Source data
------------

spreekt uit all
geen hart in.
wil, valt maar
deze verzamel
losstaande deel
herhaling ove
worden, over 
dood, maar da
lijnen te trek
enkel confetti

------------

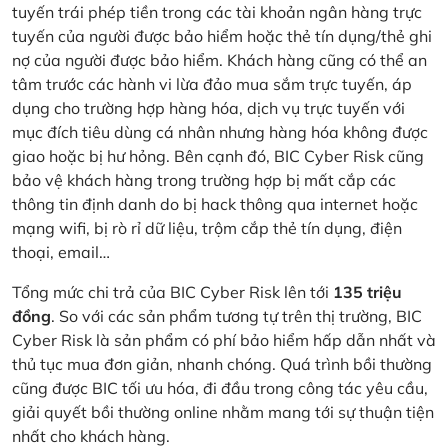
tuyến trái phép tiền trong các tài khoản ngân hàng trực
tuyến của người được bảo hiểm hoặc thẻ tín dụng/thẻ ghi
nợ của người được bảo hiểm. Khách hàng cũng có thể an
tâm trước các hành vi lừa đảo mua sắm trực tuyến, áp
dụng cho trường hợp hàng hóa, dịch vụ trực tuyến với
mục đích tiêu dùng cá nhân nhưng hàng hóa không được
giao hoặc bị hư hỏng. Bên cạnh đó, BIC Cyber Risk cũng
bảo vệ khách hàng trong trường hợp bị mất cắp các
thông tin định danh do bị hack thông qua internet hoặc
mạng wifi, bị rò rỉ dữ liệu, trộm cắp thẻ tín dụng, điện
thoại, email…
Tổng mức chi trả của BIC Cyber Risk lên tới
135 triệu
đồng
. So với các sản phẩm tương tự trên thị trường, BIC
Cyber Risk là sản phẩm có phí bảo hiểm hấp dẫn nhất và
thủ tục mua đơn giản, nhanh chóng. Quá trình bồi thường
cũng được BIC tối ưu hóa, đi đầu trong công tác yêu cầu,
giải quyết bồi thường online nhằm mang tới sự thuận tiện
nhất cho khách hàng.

------------

**Activity**
Above are some records; copy exactly the lines from the one with "spreekt uit all" through the one with "enkel confetti", both included, and no others.

**Task response**
spreekt uit all
geen hart in.
wil, valt maar
deze verzamel
losstaande deel
herhaling ove
worden, over 
dood, maar da
lijnen te trek
enkel confetti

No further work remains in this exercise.